Vic Harris
- Born: 16 August 1945 Westcliffe-on-Sea, Essex
- Died: 10 March 2015 (aged 69)
- Sport country: England
- Professional: 1981–1992, 1998/1999
- Highest ranking: 63
- Best ranking finish: Last 32 (x3)

= Vic Harris (snooker player) =

English snooker player (1945–2015)

Vic Harris (16 August 1945 – 10 March 2015) was an English snooker player who was born in Westcliffe-on-Sea, Essex, and turned professional in 1981. He identified Steve Davis as a future world champion at the age of 12, and was the first to spot the talent of Tony Drago when Drago won the Maltese amateur title in 1984.

Harris competed in the professional UK Championship in 1981, 1982, and 1987. He won the English Amateur Championship in 1981.

The Vic Harris Snooker League in Essex is named after him.

Harris was interviewed by the BBC during the 2013 World Snooker Championship. He said he had his right ear removed due to cancer, but continued to play regularly in Essex.

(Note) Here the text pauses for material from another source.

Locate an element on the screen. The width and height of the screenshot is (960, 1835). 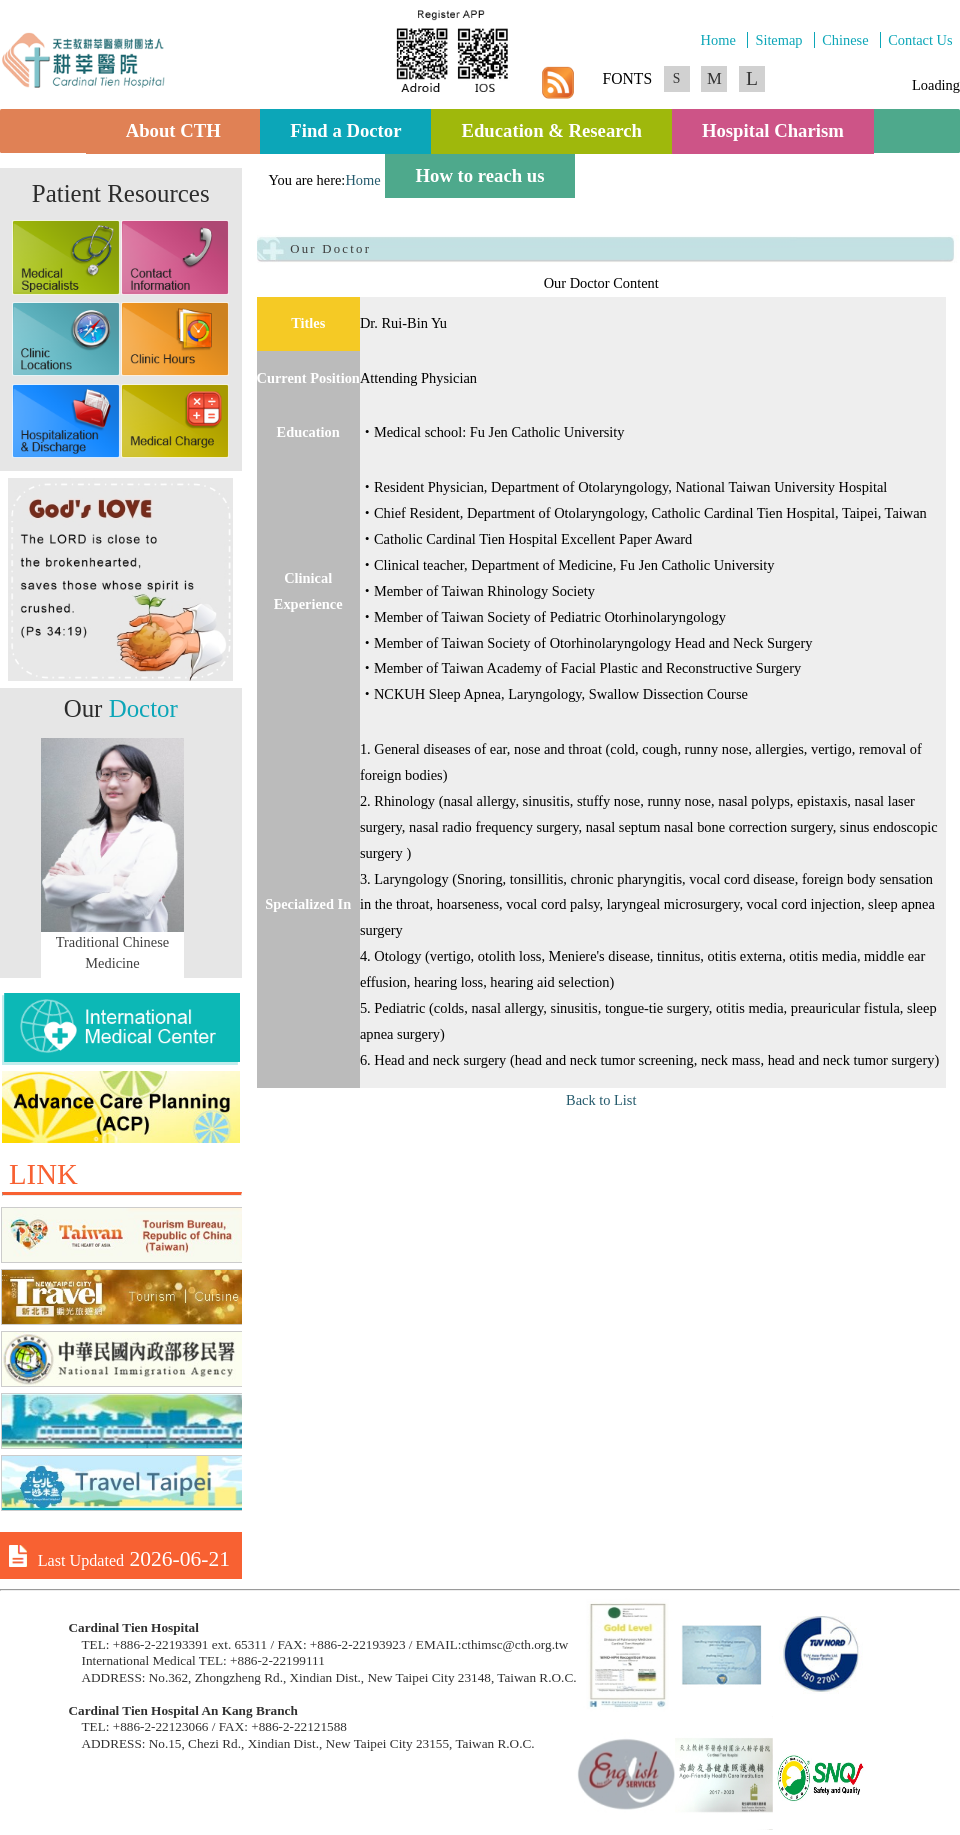
How to reach us is located at coordinates (479, 176).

Harris talked about his role in helping to develop the games of Steve Davis and Stuart Bingham.

== Death and tributes ==
Harris died on 10 March 2015, aged 69, following a long battle with cancer.

Throughout the day many snooker professionals and those involved in snooker paid tribute to Harris. World Snooker Chairman Barry Hearn tweeted: "Sad news that Vic Harris died today. My heartfelt condolences to his family and friends. A great player and Romford hero who will be missed. Life is strange. If Vic Harris wasn't at Romford, Steve Davis wouldn't have played there and I wouldn't have met Steve. If I hadn't met Steve then there may have never been a Matchroom and the sporting world it helped to create. Who knows how fate works. RIP Vic and thanks."

Jason Ferguson, WPBSA chairman, said, "Very sad to hear news of Vic Harris, a lovely man who shared our love for snooker all his life, our deepest sympathy to family and friends." Barry Pinches, said, "Really sad to hear that Vic Harris has passed away today. Ex snooker pro and top coach but above all a true gent and lovely guy. RIP Vic."